On a relative level, as beings subject to
confusion or ignorance in varying degrees, we are interdependent,
impermanent, and subject to the suffering we seek to avoid. The
underlying motor of our experience is karma. Essentially, karma
refers to the fact that actions and thoughts have results; nothing
exists without a cause. This is both bad news and good
news.
It’s bad news if we choose to remain in
“head-in-the-sand” mode, because our tendency will be to relate to
happiness and pleasure or frustration and dissatisfaction as having
external causes and external solutions. We deal with them by
focusing on a prize or a culprit and reacting according to our
confused patterns: we turn on the charm, or scheme, or run away, or
fight. But as Jamgon Kongtrul explained, “what is fundamentally
true is that the experience of pain or pleasure is not so much what
is happening externally as it is what is happening internally: the
experience of pain or pleasure is mainly a state of mind. Whether
we experience the world as enlightened or confused depends on our
state of mind.”
And that’s the good news.
It’s good news because there is always the
potential for being truly aware of what’s going on and using that
to deepen our understanding. There’s always the potential for
opening our eyes and being buddha: awake. Furthermore,
interdependence means that good actions bring positive, happy
results for us and for others; and impermanence means that painful
situations can change for the better and that we can perceive them
differently and use them more wisely.
The Tibetan word for Buddhist, nangpa, means
“insider,” as in “those whose focus is directed inside: on the
mind, its workings and development.” The Buddha taught that true
happiness, or fulfillment, is independent of outer causes and
conditions. So for Buddhists, the pursuit of happiness involves
training in looking inward. Once we know who we really are, from
the inside out, we’re less likely to believe in the viability of
our patterns and addictions. We realize that if we’ve been in
cahoots with dissatisfaction and confusion, it’s because we haven’t
discovered our own birthright.
An oft-given analogy is that of the starving
person who is unaware of the larder in the cellar. I always imagine
an emaciated fellow in rags, too defeated or unimaginative to think
to pick at the dirt floor of the filthy hovel he’s wasting away in.

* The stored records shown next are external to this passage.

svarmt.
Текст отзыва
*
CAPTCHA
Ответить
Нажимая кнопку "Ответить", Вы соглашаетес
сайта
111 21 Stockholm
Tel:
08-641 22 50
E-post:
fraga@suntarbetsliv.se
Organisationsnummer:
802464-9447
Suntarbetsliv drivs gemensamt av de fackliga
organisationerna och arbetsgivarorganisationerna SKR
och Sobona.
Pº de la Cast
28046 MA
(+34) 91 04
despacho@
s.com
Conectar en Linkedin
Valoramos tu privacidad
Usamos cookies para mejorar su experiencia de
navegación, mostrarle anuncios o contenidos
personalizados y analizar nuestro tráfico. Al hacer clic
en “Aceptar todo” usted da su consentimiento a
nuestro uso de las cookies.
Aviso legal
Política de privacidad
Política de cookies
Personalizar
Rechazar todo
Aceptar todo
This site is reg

Too discouraged to find the big iron ring just under the surface of
the dirt that would lift weightlessly away if pulled, revealing an
illuminated cellar filled with cool spring water, gorgeous fruit,
lots of good French cheese, fine crusty bread, and so
on.
If we’re inspired to dust off the big iron
ring and give it a pull, if we’re interested in working toward
replacing our confusion with clarity and peace of mind, in
discovering our birthright, Buddhism gives us tools. One of the
main tools, which guides us in observing and working with the mind,
is meditation.
Meditating isn’t about nuking the thoughts and
emotions that arise in our mindstream; it isn’t about floating
around in a bliss bubble; and it isn’t about shaving our head,
changing our name to Wangmo and living in a cave. So what is it
about? Remember that the Buddhist take on existence includes both
the absolute and relative levels. When we meditate, we relate to
both. We relate to absolute wisdom and relative confusion, and we
do it without judgment or politics. The basic meditation called
shamatha, or “calm abiding,” is a neutral process of acknowledging
and letting go. It’s the Switzerland of practices. We’re willing to
cut through our attachment to thought—but we are not trying to stop
the process of thinking, because thoughts are not the problem. Our
hopes and fears, attachment and rejection, the tension they create
and veils they reinforce are the problem.
Meditation takes many different forms; there
are endless variants, and each variant focuses on revealing one or
another of those treasures in the larder. Shamatha is the practice
that introduces us to the mind’s capacity to be trained and to
develop composure. And though composure is not the final goal,
stability is the basis for all other practices, some of which can
be quite dynamic and demanding. If the mind is constantly scurrying
around like a ferret on caffeine, how can we train it?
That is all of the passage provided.